Crappy cam angle, crappy team playing right now, and I feel like crap.. ugh


----------



## Bartholomew Hunt (Mar 4, 2003)

This is ****ing embarassing. Almost time to toss the remote.


----------



## Basel (Mar 31, 2005)

You'd think they'd come out to play on Christmas Day...but apparently not. This is horrible.


----------



## afobisme (Apr 29, 2006)

the game is definitely not over yet.


----------



## nguyen_milan (Jun 28, 2005)

Damn, I dont want to stay up this late to watch this crap, it is over 4 am here


----------



## afobisme (Apr 29, 2006)

wow, i've never seen anyone sell a foul as much as wade.


----------



## a.y.h. (Apr 22, 2006)

friggin nonsense


----------



## Bartholomew Hunt (Mar 4, 2003)

Now we're not even hustling. Absolutely ridiculous.


----------



## Basel (Mar 31, 2005)

Ronny Turiaf is the only reason we're still in this game right now.


----------



## Lynx (Mar 6, 2004)

There's only one guy who loves playing on Christmas - and that is Turiaf. All of our guys don't seem to have any energy.


----------



## nguyen_milan (Jun 28, 2005)

It is not over yet, we need to come out with better effort, better energy AND dont let Sasha in


----------



## Bartholomew Hunt (Mar 4, 2003)

Why the hell would I want to listen to Dwyane Wade's wife? Talk about the damn game.


----------



## a.y.h. (Apr 22, 2006)

and... sashas in


----------



## Jamel Irief (May 19, 2002)

Wow, Ms. Wade is real lucky if Wade isn't cheating on her.


----------



## afobisme (Apr 29, 2006)

she's not that bad... she just isn't that, um, classy looking.


----------



## Jamel Irief (May 19, 2002)

Oh yeah and this is easily Kobe's worst game of the year.


----------



## Bartholomew Hunt (Mar 4, 2003)

I've always liked Sasha.


----------



## nguyen_milan (Jun 28, 2005)

Bartholomew Hunt said:


> I've always liked Sasha.


me too haha must jump in before he screws up again:yay:


----------



## Bartholomew Hunt (Mar 4, 2003)

Stop turning the damn ball over.

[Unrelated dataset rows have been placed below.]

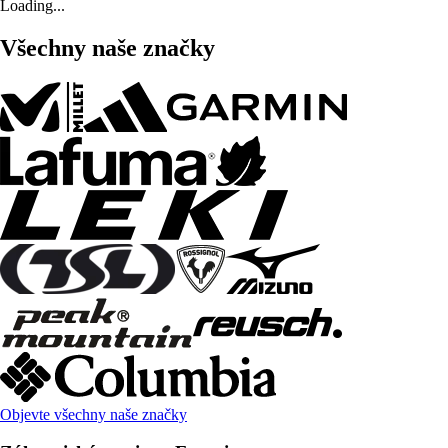
Loading...
Všechny naše značky
Objevte všechny naše značky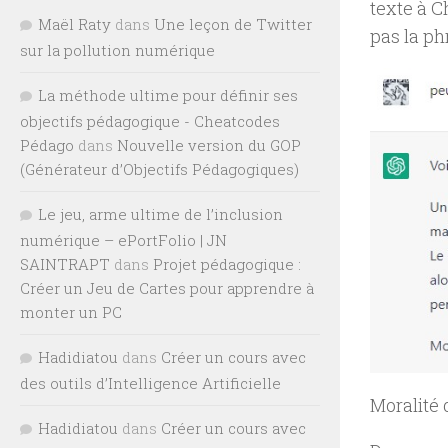
texte à C
Maël Raty
dans
Une leçon de Twitter
pas la ph
sur la pollution numérique
La méthode ultime pour définir ses
objectifs pédagogique - Cheatcodes
Pédago
dans
Nouvelle version du GOP
(Générateur d’Objectifs Pédagogiques)
Le jeu, arme ultime de l’inclusion
numérique – ePortFolio | JN
SAINTRAPT
dans
Projet pédagogique :
Créer un Jeu de Cartes pour apprendre à
monter un PC
Hadidiatou
dans
Créer un cours avec
des outils d’Intelligence Artificielle
Moralité 
Hadidiatou
dans
Créer un cours avec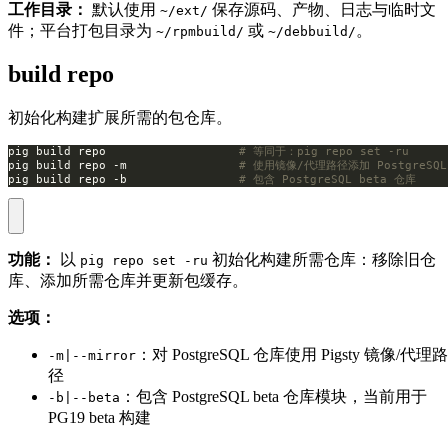
工作目录：
默认使用
保存源码、产物、日志与临时文
~/ext/
件；平台打包目录为
或
。
~/rpmbuild/
~/debbuild/
build repo
初始化构建扩展所需的包仓库。
pig build repo                   
# 等同于：pig repo set -ru
pig build repo -m                
# 使用镜像/代理路径添加 PostgreSQ
pig build repo -b                
# 包含 PostgreSQL beta 仓库
功能：
以
初始化构建所需仓库：移除旧仓
pig repo set -ru
库、添加所需仓库并更新包缓存。
选项：
：对 PostgreSQL 仓库使用 Pigsty 镜像/代理路
-m|--mirror
径
：包含 PostgreSQL beta 仓库模块，当前用于
-b|--beta
PG19 beta 构建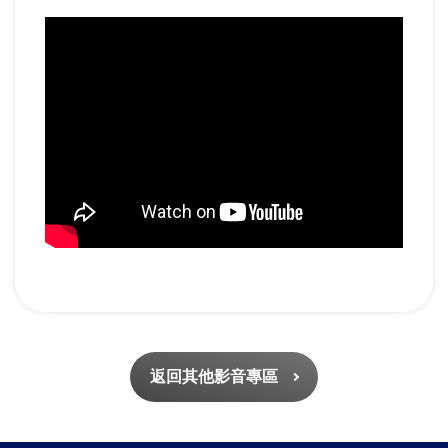
返回其他影音專區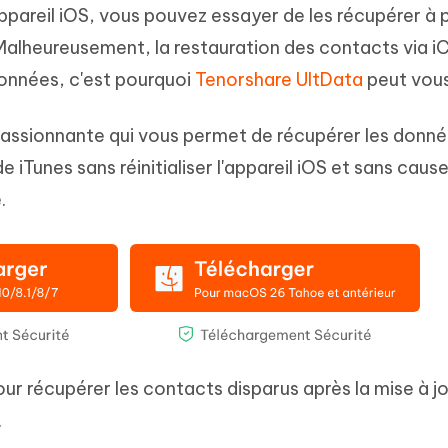
appareil iOS, vous pouvez essayer de les récupérer à p
Malheureusement, la restauration des contacts via i
données, c'est pourquoi
Tenorshare UltData
peut vous
passionnante qui vous permet de récupérer les donné
e iTunes sans réinitialiser l'appareil iOS et sans caus
.
our récupérer les contacts disparus après la mise à j
.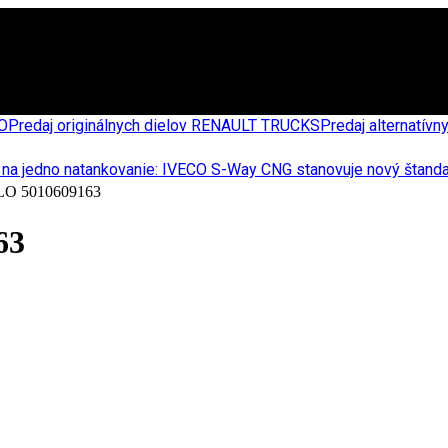
CO
Predaj originálnych dielov RENAULT TRUCKS
Predaj alternatív
 5010609163
63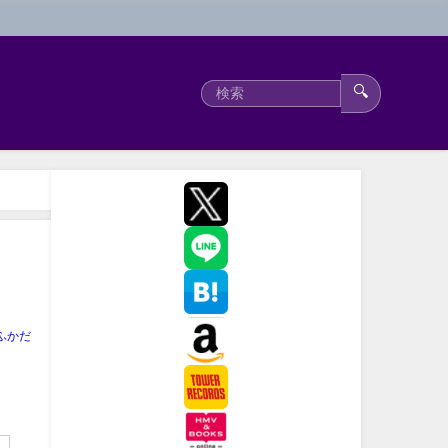
🔍
ふかだ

Kobe, how about making a few shots?


----------



## a.y.h. (Apr 22, 2006)

so guys, who has hope?


----------



## nguyen_milan (Jun 28, 2005)

Unless Kobe goes nuts, I dont know how we can come back


----------



## Silk D (Feb 6, 2006)

kobe can't buy one. And why the hell are sasha and jordan still in the game?


----------



## Bartholomew Hunt (Mar 4, 2003)

Make A ****ing Shot!!!!


----------



## a.y.h. (Apr 22, 2006)

and now kobe goes to the basket


----------



## Bartholomew Hunt (Mar 4, 2003)

Nice to see you Kobe.


----------



## Bartholomew Hunt (Mar 4, 2003)

After 11 years, you'd think Kobe would ditch the pump fake fifteen times and launch up a wild jumper expecting a foul. What an absolute disgrace to play this poorly on national television against an inferior team.


----------



## afobisme (Apr 29, 2006)

ok, air fly said kobe got torched against vince. in my opinion, he defeinitely did not, but kobe is getting totally torched by dwade today.


----------



## Bartholomew Hunt (Mar 4, 2003)

Lazy mother****ers.


----------



## SoCalfan21 (Jul 19, 2004)

well this is what about the 100th time we came to play a weaker team and lost (ala the bulls , wizards, bucks, and now the heat) this is pathetic...we need odom back..NOW


----------



## Bartholomew Hunt (Mar 4, 2003)

Worst Christmas ever. I'm so pissed off right now.


----------



## Damian Necronamous (Jun 10, 2002)

What the **** was that?


----------



## nguyen_milan (Jun 28, 2005)

Worst game of the year by Kobe, umm for all of the Lakers except Ronny. All right, I will go to bed now, once again, happy holidays guys.


----------



## Damian Necronamous (Jun 10, 2002)

And what the **** is wrong with Kobe?

He hasn't played well since the Washington game. Just a disgraceful performance from him.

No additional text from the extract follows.